Peanut Butter Date Bars
by Marc Matsumoto on May 23, 2016
They're loaded with energy, fiber, protein, and antioxidants. (Recipe Credit: Marc Matsumoto of Fresh Tastes)
- Servings
- 10 bars
- Course
- Breakfast and Brunch
Tags
Ingredients
- 6.7 ounces (190 grams, about 2 cups) rolled oats
- 0.7 ounces (20 grams, about 2 tablespoons) chia seeds
- 0.28 ounces (8 grams, about 1 tablespoon) sesame seeds
- 0.56 ounces (16 grams, about ¼ cup) unsweetened shredded coconut
- ¼ cup date syrup
- ¼ cup peanut butter
- ¼ teaspoon vanilla extract
Instructions
-
Preheat the oven to 350 degrees
-
In a bowl, combine the rolled oats, chia seeds, sesame seeds and shredded coconut.
-
Add the date syrup to a microwave-safe container and heat it in the microwave until bubbly. Stir in the peanut butter and vanilla extract and mix until smooth.
-
Pour the peanut butter mixture over the oat mixture and stir to combine evenly.

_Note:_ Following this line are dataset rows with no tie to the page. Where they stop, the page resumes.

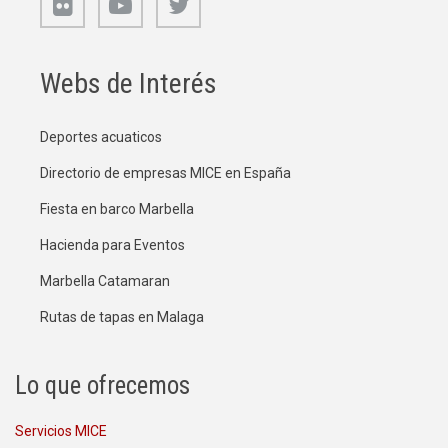
Webs de Interés
Deportes acuaticos
Directorio de empresas MICE en España
Fiesta en barco Marbella
Hacienda para Eventos
Marbella Catamaran
Rutas de tapas en Malaga
Lo que ofrecemos
Servicios MICE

Be sure the mixture is well mixed and that everything sticks together when pressed, or your bars will fall apart.
-
Line a baking sheet with parchment paper and spread the granola mixture onto the sheet. Cut another piece of parchment paper and use it to keep the granola from sticking to your hands as you press it down to form it. You can use another sheet pan to evenly press the granola down to ensure it is flat. Use the parchment paper and a flat edged surface such as a pastry knife to square the edges.
-
Place the sheet in the oven and lower the heat to 300 degrees F. Bake for 15-20 minutes, or until the granola is just starting to turn brown around the edges.
-
The bars won't be crunchy yet, but they will firm up as they cool, which is why it's important to cut them while they are hot. If you want the bars to have a more uniform shape, trim the edges off and then cut the bars into your desired shapes and sizes. I cut mine into 10 standard-size granola bars. Let the bars cool completely before storing them in an air-tight container.